**EXERCISE DETAILS:**
Write out every line below that includes the word "можно".

Saved data entries
★ ★ ★ ★

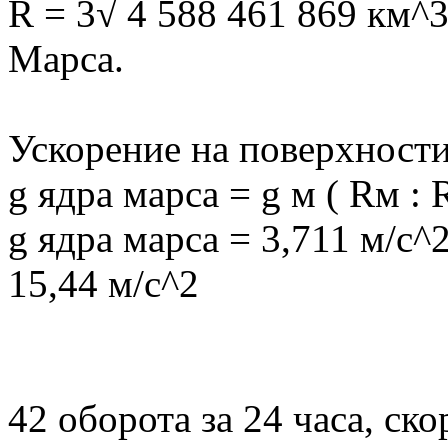
R = 3√ 4 588 461 869 км^3
Марса.
Ускорение на поверхности
g ядра марса = g м ( Rм : 
g ядра марса = 3,711 м/с^2
15,44 м/с^2
42 оборота за 24 часа, ск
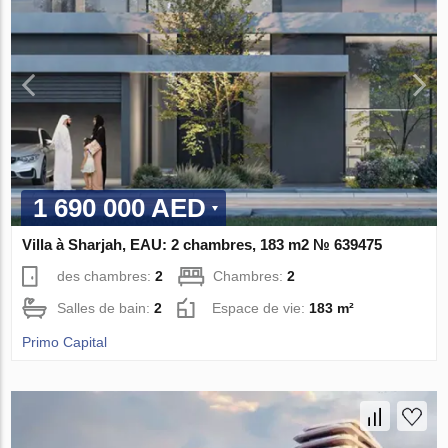
1 690 000 AED
Villa à Sharjah, EAU: 2 chambres, 183 m2 № 639475
des chambres:
2
Chambres:
2
Salles de bain:
2
Espace de vie:
183 m²
Primo Capital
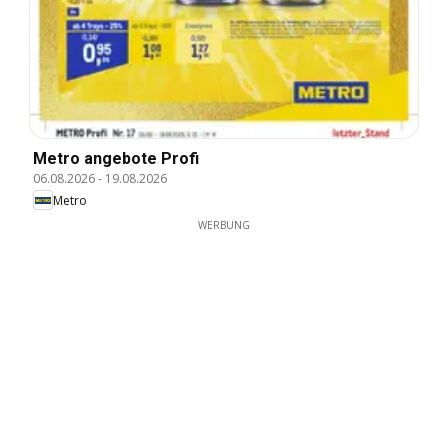
Metro angebote Profi
06.08.2026
-
19.08.2026
Metro
WERBUNG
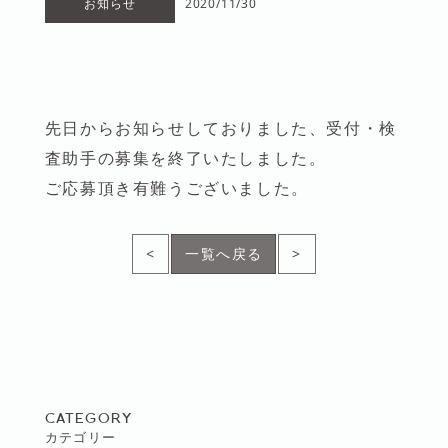
お知らせ
2020/11/30
先日からお知らせしておりました、受付・検
査助手の募集を終了いたしました。
ご応募頂き有難うございました。
<
一覧へ戻る
>
CATEGORY
カテゴリー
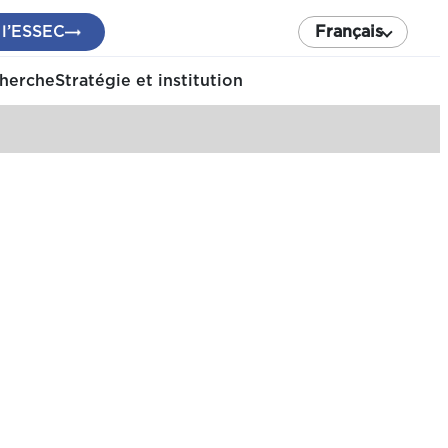
 l’ESSEC
Français
cherche
Stratégie et institution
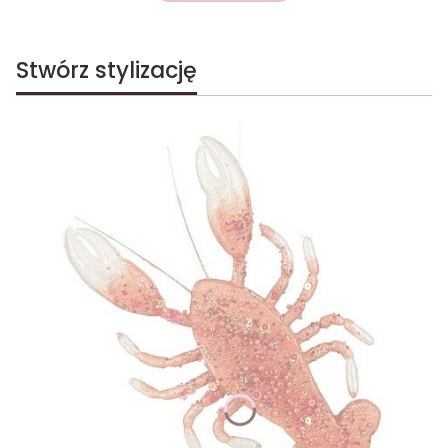
Stwórz stylizację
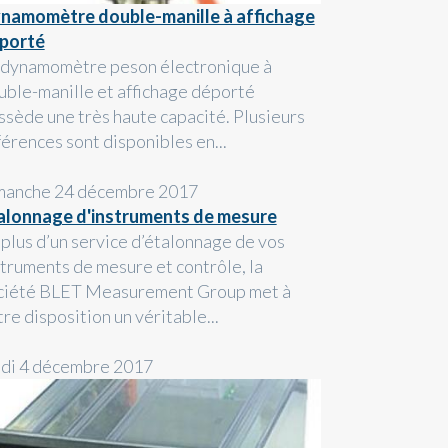
namomètre double-manille à affichage
porté
 dynamomètre peson électronique à
uble-manille et affichage déporté
ssède une très haute capacité. Plusieurs
férences sont disponibles en...
manche 24 décembre 2017
alonnage d'instruments de mesure
 plus d’un service d’étalonnage de vos
struments de mesure et contrôle, la
ciété BLET Measurement Group met à
re disposition un véritable...
ndi 4 décembre 2017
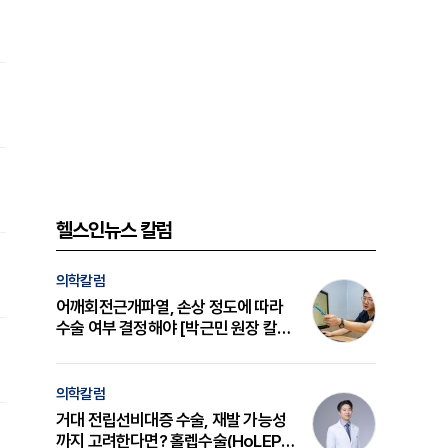
헬스인뉴스 칼럼
의학칼럼
어깨회전근개파열, 손상 정도에 따라
수술 여부 결정해야 [박근민 원장 칼
럼]
의학칼럼
거대 전립선비대증 수술, 재발 가능성
까지 고려한다면? 홀렙수술(HoLEP)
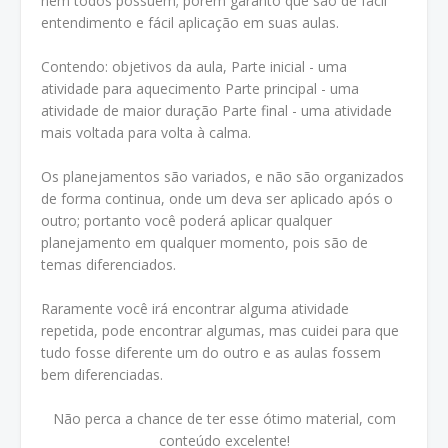
nem todos possuem; porém garanto que são de fácil
entendimento e fácil aplicação em suas aulas.
Contendo: objetivos da aula, Parte inicial - uma
atividade para aquecimento Parte principal - uma
atividade de maior duração Parte final - uma atividade
mais voltada para volta à calma.
Os planejamentos são variados, e não são organizados
de forma continua, onde um deva ser aplicado após o
outro; portanto você poderá aplicar qualquer
planejamento em qualquer momento, pois são de
temas diferenciados.
Raramente você irá encontrar alguma atividade
repetida, pode encontrar algumas, mas cuidei para que
tudo fosse diferente um do outro e as aulas fossem
bem diferenciadas.
Não perca a chance de ter esse ótimo material, com
conteúdo excelente!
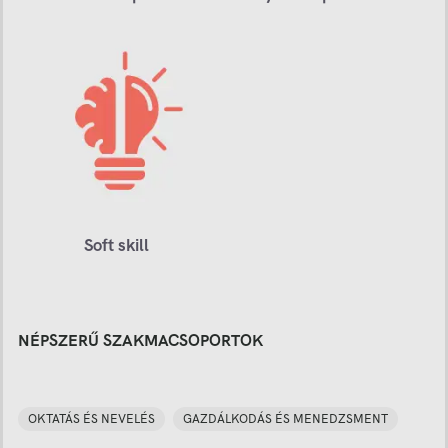
Soft skill
NÉPSZERŰ SZAKMACSOPORTOK
OKTATÁS ÉS NEVELÉS
GAZDÁLKODÁS ÉS MENEDZSMENT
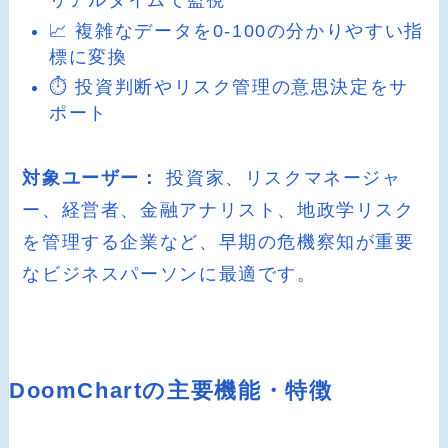
リアルタイムで監視
📈 複雑なデータを0-100の分かりやすい指
標に変換
⏱️ 投資判断やリスク管理の意思決定をサ
ポート
対象ユーザー：
投資家、リスクマネージャ
ー、経営者、金融アナリスト、地政学リスク
を管理する企業など、早期の危機察知が重要
なビジネスパーソンに最適です。
DoomChartの主要機能・特徴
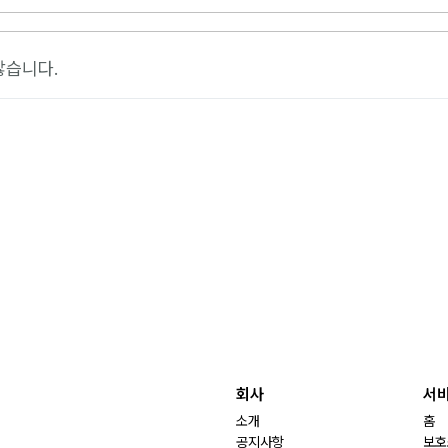
않습니다.
회사
서
소개
홈
공지사항
보호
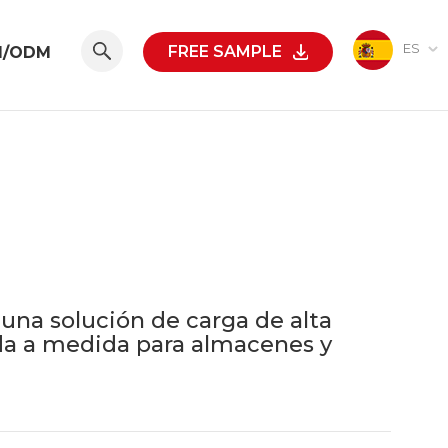
ES
FREE SAMPLE
M/ODM
una solución de carga de alta
da a medida para almacenes y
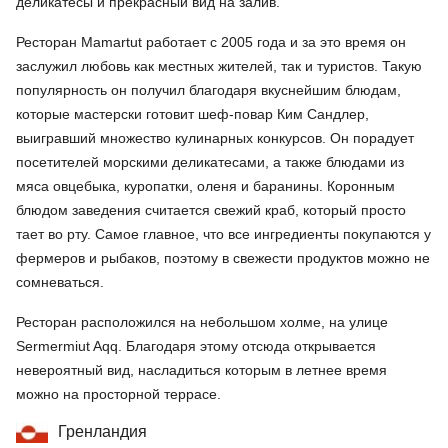
деликатесы и прекрасный вид на залив.
Ресторан Mamartut работает с 2005 года и за это время он
заслужил любовь как местных жителей, так и туристов. Такую
популярность он получил благодаря вкуснейшим блюдам,
которые мастерски готовит шеф-повар Ким Сандлер,
выигравший множество кулинарных конкурсов. Он порадует
посетителей морскими деликатесами, а также блюдами из
мяса овцебыка, куропатки, оленя и баранины. Коронным
блюдом заведения считается свежий краб, который просто
тает во рту. Самое главное, что все ингредиенты покупаются у
фермеров и рыбаков, поэтому в свежести продуктов можно не
сомневаться.
Ресторан расположился на небольшом холме, на улице
Sermermiut Aqq. Благодаря этому отсюда открывается
невероятный вид, насладиться которым в летнее время
можно на просторной террасе.
Гренландия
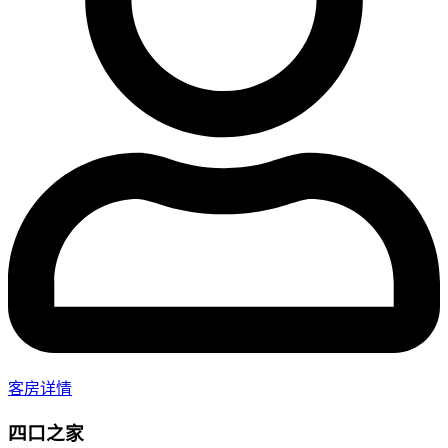
客房详情
四口之家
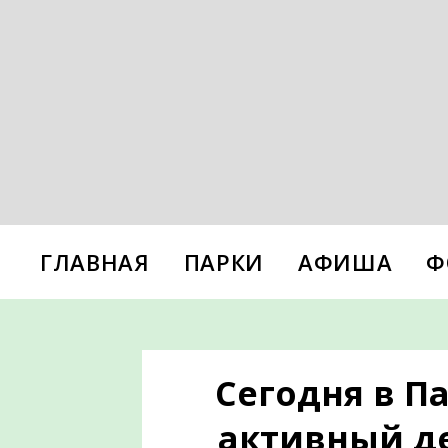
ГЛАВНАЯ
ПАРКИ
АФИША
Ф
Сегодня в П
активный де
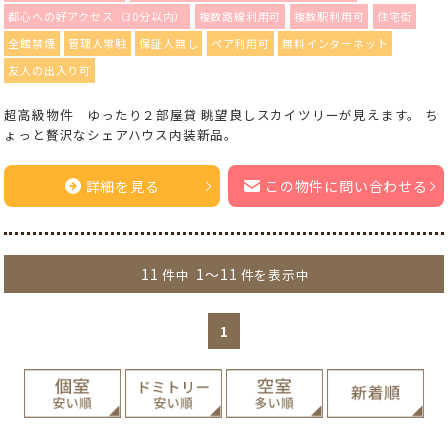
都心への好アクセス（30分以内）
複数路線利用可
複数駅利用可
住宅街
全館禁煙
管理人常駐
保証人無し
ペア利用可
無料インターネット
友人の出入り可
超高級物件 ゆったり２部屋貸 眺望良しスカイツリーが見えます。 ち
ょっと贅沢なシェアハウス内装新品。
詳細を見る
この物件に問い合わせる
11
1～11
件中
件を表示中
1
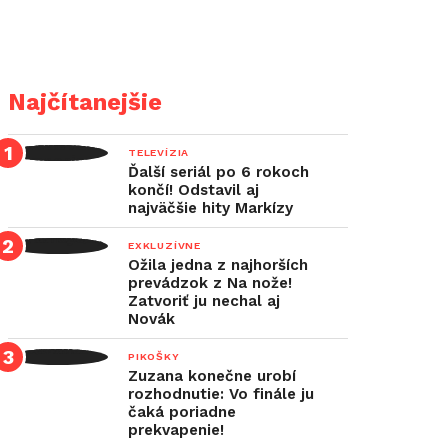
Najčítanejšie
TELEVÍZIA
Ďalší seriál po 6 rokoch
končí! Odstavil aj
najväčšie hity Markízy
EXKLUZÍVNE
Ožila jedna z najhorších
prevádzok z Na nože!
Zatvoriť ju nechal aj
Novák
PIKOŠKY
Zuzana konečne urobí
rozhodnutie: Vo finále ju
čaká poriadne
prekvapenie!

★ ★ ★ ★

**PROBLEM SOLUTION:**
фермеров и рыбаков, поэтому в свежести продуктов можно не
можно на просторной террасе.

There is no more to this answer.